The women of Kamushoko Cooperative in Uganda know that self-reliance isn’t always a matter of going it alone. They attribute their recent economic and production successes to their strength in numbers.
At one time—before they were members of the Kamushoko Cooperative—the women farmed, harvested and sold their produce, such as millet and plantains, individually. On their own, they lacked bargaining power and faced limited marketing outlets. They also had inadequate storage facilities for their crops, and that meant they had to sell their harvested produce immediately—at peak season, when prices were low and profits were meager.
Thanks to a grant from the U.S. African Development Foundation (USADF), a Feed the Future partner, these women are now banding together, bargaining collectively and turning their cooperative into a profit-making agribusiness that is boosting sales, family income and food security in their community.
Joan Mukongo has led the cooperative since 2013, when it was first funded with a Feed the Future grant to improve management and financial systems. Joan convinced the women farmers to store their crops, sell in bulk at low season and shop around for buyers. This paid off: the farmers began to speak with one voice and to sell their products together, increasing their sales revenue by over 60 percent in the very first year. By 2015, when the first grant ended, Kamushoko Cooperative had doubled its sales revenue from millet and plantains and increased its membership from 67 to nearly 100 members, almost all of which were women.
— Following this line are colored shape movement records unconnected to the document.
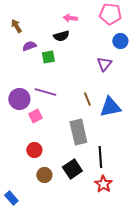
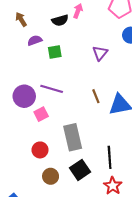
pink arrow: (70, 18) -> (78, 11), turned 104
black semicircle: (61, 36) -> (60, 20), moved
purple triangle: (104, 64) -> (100, 53), moved
gray rectangle: (78, 132) -> (73, 137), moved

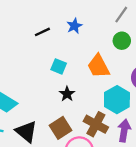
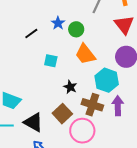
green circle: (122, 41) -> (76, 29), moved
black star: (67, 94) -> (70, 87), moved

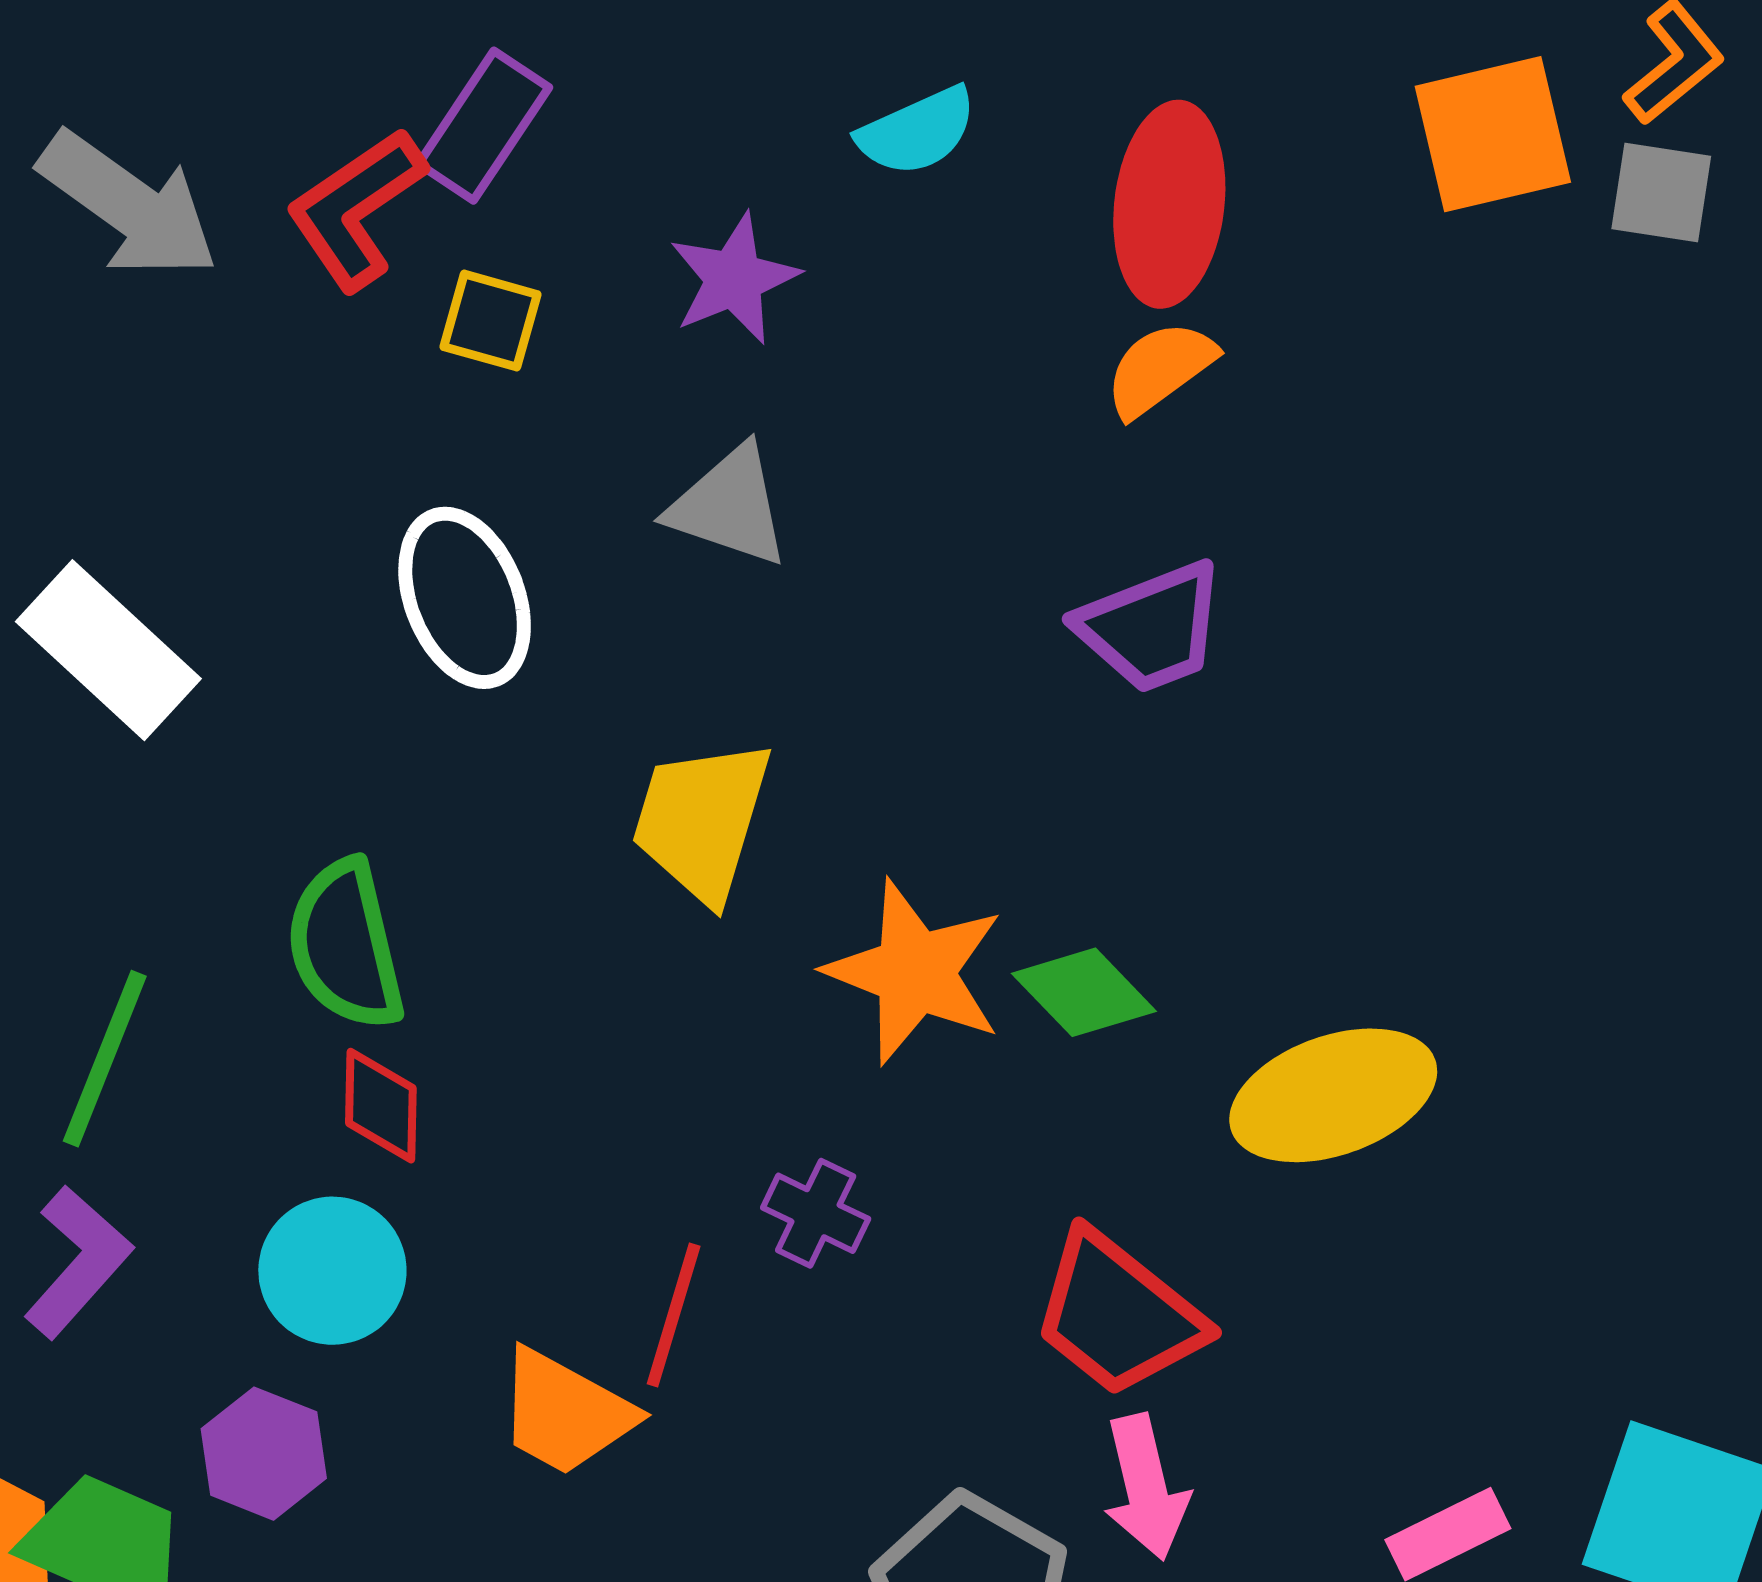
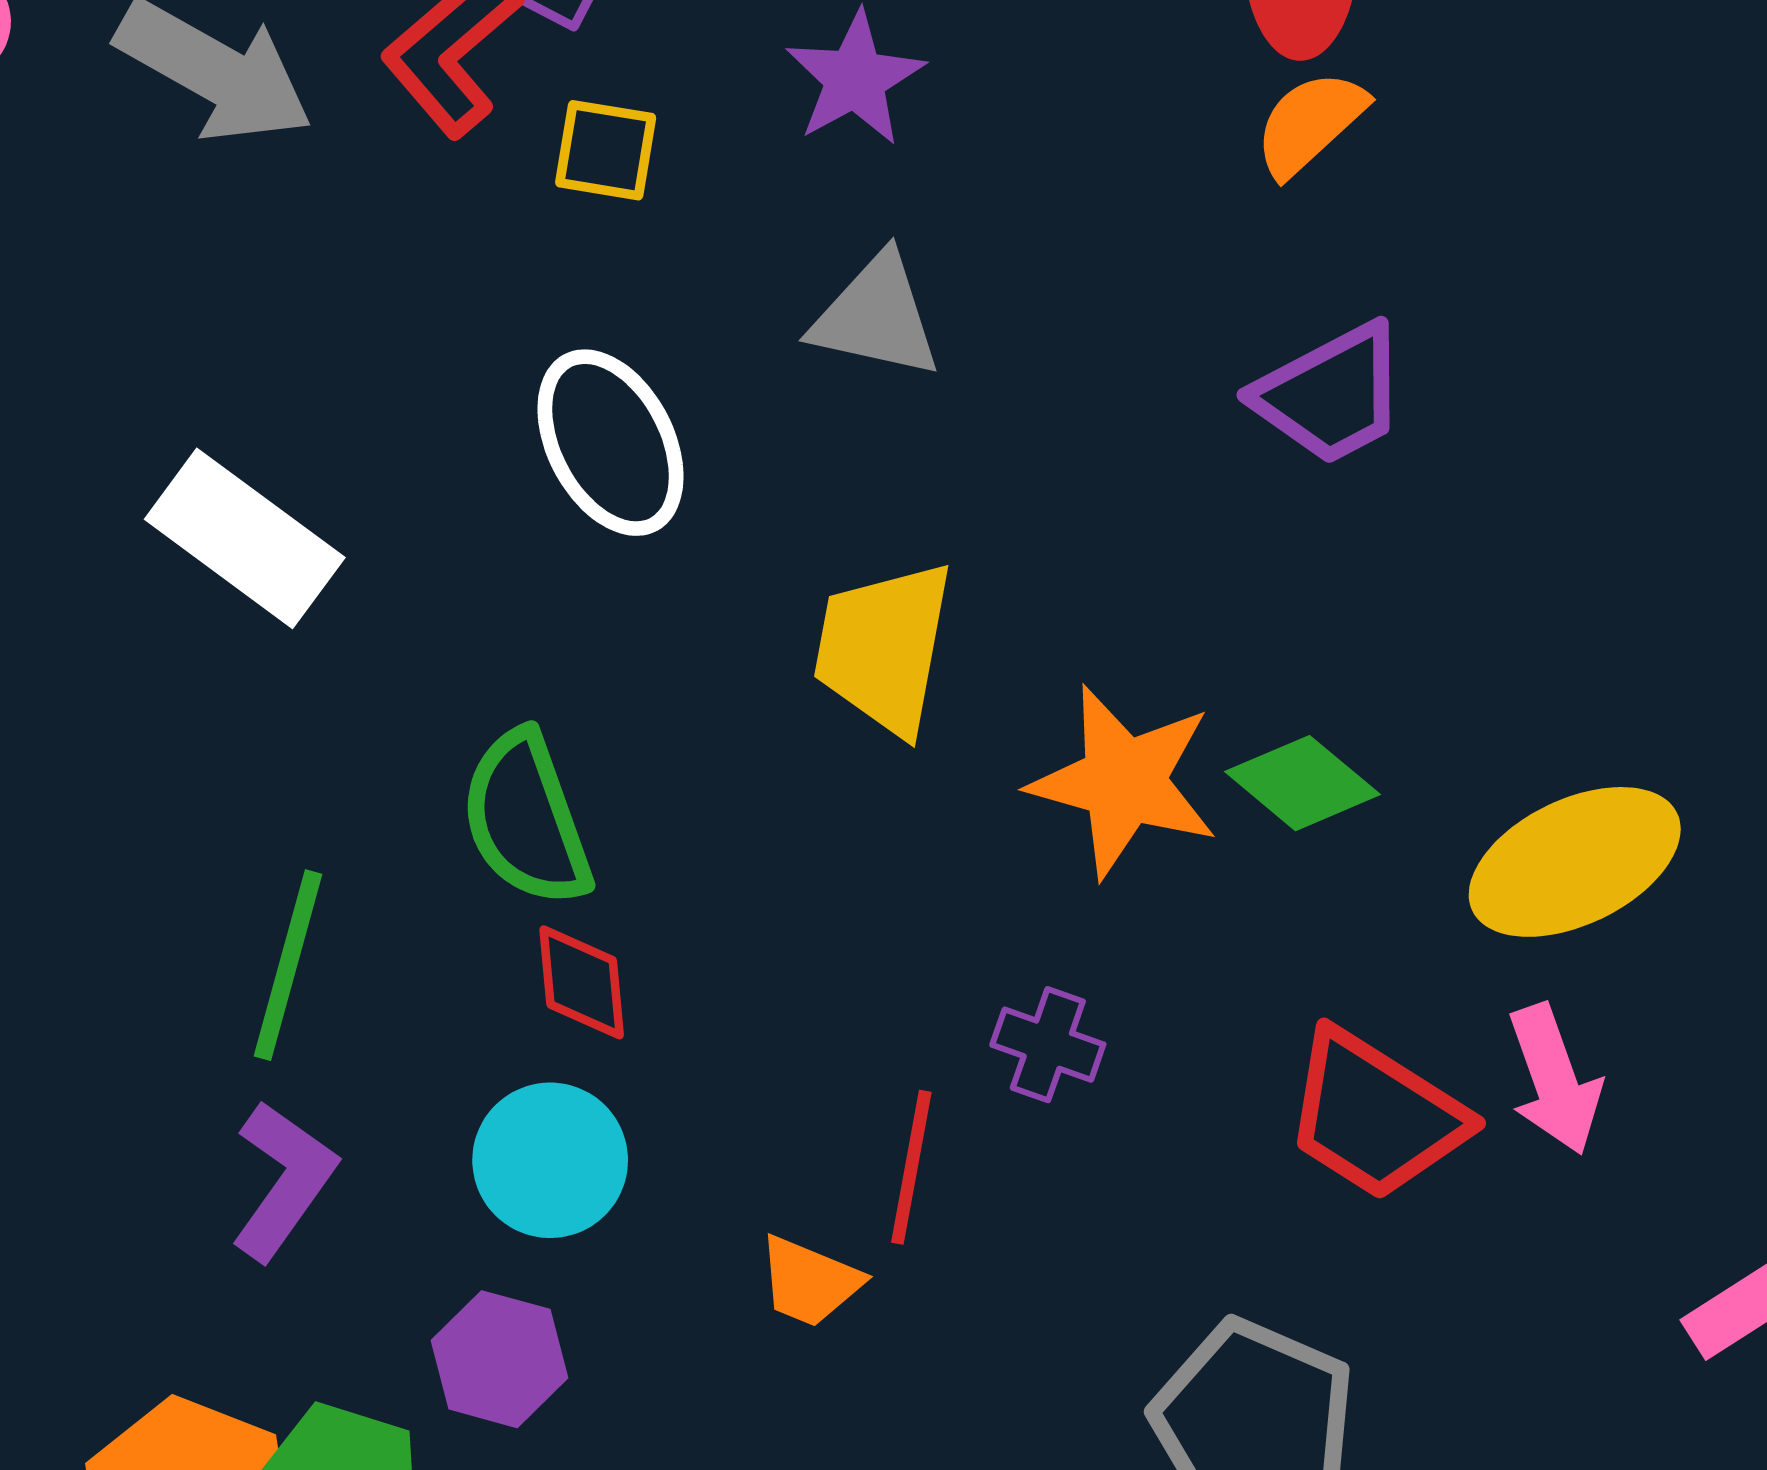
orange trapezoid: (565, 1412) -> (810, 1281), size x0.7
pink arrow: (1146, 1487) -> (1554, 1080), moved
By working and bargaining together, members of the cooperative are achieving successes that would have been hard, if not impossible, to achieve on their own. They are expanding their market beyond the regular vendor in town. They are now able to invest their profits in a facility to store their grain, which allows them to sell at a time of optimal profitability. By reinvesting the profits back into the cooperative, the women are setting good examples and becoming community leaders and powerful agents for change.
By collaborating with a local USADF partner to improve their agricultural techniques and the Kamushoko Cooperative’s organizational capacity, the members have pushed themselves to dream big. Today, the cooperative’s members are financially independent―they are earning regular salaries, opening their first bank accounts, and sending their children to school. “We are an example in the community that agriculture can be a business,” Mukongo said.
But their big dreams don’t stop there. With a second grant through USADF, the women are moving ahead to expand their enterprise, purchase processing equipment, and build a commercial trading center. They hope this is just the start of a long, successful agricultural enterprise.